Luckily for Charley’s comfort, he now discovered that the supposed blunderbuss was Peter Faber’s leg, and that the little man had it leveled like a gun, in the vain attempt to pull a Wellington boot over that which already encased his foot. He sighed and tugged, and sighed and tugged again. The effort was bootless. He could not, to use his own words, make it “shute.” The first pair, which already occupied the premises, would not be prevailed upon to admit of interlopers, and Peter’s pulling and hauling were in vain.

It was the banging of Peter’s back against the front door of Mrs. Sniggs’s mansion that had so alarmed the family; and now as he talked, he hopped across the pavement, still tugging at the boot, and took his place upon the fire-plug.

“Pshaw!—baint it hot!” said Peter. “Drat these boots! they’ve been eating green presimmings.

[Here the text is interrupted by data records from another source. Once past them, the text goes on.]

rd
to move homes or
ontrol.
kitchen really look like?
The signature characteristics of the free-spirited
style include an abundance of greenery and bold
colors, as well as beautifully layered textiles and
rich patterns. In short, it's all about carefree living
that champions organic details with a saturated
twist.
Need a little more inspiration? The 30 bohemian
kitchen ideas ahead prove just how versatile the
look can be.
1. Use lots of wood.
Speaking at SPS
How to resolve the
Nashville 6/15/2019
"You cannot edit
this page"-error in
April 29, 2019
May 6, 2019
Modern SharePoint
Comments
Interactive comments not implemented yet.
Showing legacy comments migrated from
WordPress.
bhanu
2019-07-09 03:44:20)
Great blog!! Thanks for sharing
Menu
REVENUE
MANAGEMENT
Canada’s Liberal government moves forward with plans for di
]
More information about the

I guess their mouths are all drawed up, just as if they wanted to whistle ‘Hail Kerlumby.’ They did fit like nothing when I tried ’em on this morning; but now I might as well pull at the door-handle and try to poke my foot through the key-hole. My feet couldn’t have growed so much in a single night, or else my stockings would have been tore; and I’m sure these are my own legs and nobody else’s, because they are as short as ever and as bandy. Besides, I know it’s me by the patches on my knees. That’s the way I always tell.”

“Are you quite sure,” inquired the watch, “that you didn’t get swopped as you came up the street? You’ve got boot, somehow or other. But come, now,” added he authoritatively, and putting on the dignity that belongs to his station, “quit being redickalis, and tell us what’s the meaning of sich goin’s on in a white man, who ought to be a credit to his fetching up. If you’re a gentleman’s son, always be genteel, and never cut up shindies or indulge in didoes. What are you doing with them ’are boots? That’s the question, Mr. Speaker.”

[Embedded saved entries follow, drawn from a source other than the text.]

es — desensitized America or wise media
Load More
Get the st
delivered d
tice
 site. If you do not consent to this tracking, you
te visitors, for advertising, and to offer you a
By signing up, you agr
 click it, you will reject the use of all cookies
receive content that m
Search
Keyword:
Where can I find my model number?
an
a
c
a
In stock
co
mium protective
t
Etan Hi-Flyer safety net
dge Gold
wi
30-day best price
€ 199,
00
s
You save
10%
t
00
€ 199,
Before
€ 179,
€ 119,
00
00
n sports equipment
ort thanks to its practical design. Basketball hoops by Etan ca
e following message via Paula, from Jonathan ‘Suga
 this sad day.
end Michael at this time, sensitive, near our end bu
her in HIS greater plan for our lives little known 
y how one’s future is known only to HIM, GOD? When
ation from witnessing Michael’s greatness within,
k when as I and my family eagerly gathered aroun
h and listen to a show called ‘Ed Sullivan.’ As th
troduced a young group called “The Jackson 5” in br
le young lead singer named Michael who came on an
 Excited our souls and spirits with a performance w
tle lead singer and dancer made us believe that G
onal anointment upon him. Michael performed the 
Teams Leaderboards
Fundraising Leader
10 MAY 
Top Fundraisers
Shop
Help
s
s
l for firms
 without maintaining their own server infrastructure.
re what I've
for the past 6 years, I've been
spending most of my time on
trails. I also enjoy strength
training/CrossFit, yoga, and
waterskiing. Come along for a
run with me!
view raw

“Doing with my boots? What could I do without my boots, watchy?” added Peter, in tones of the deepest solemnity, as he laid his boots upon his lap and smoothed them down with every token of affection. “Watchy, though you are a watchy, you’ve got a heart with the sensibilities in it—nothing of the brickbat about you, is there, watchy? If you are ugly to look at, it’s not your fault, and it’s not your fault that you’re a watchy. I can see with half an eye that you’re a man with feelings; and you know as well as I do that we must have something to love in this world—you love your rattle—I love my boots—better nor they love me, I’m afraid,” and Peter grew plaintive.

The watchman, however, shook his head with an expression of “duberousness,” which, like the celebrated nod of Lord Burleigh, seemed to signify a great deal relative to the thoughts existing within the head that was thus shaken. It vibrated, as it were, between opinions, oscillating to the right, under the idea that Peter Faber was insane from moral causes, and pendulating to the left with the impression that he was queer perchance from causes which come upon the table of liquid measure.

Peter’s thoughts, however, were too intent upon the work he had in hand and desired to get on foot, to pay attention to any other insinuation than that of trying to insinuate his toes into the calf-skin. Sarcastic glances and nods of distrust were thrown away upon him. He asked no other solace than that of bringing his sole in contact with the sole of his new boot. On this his soul was intent.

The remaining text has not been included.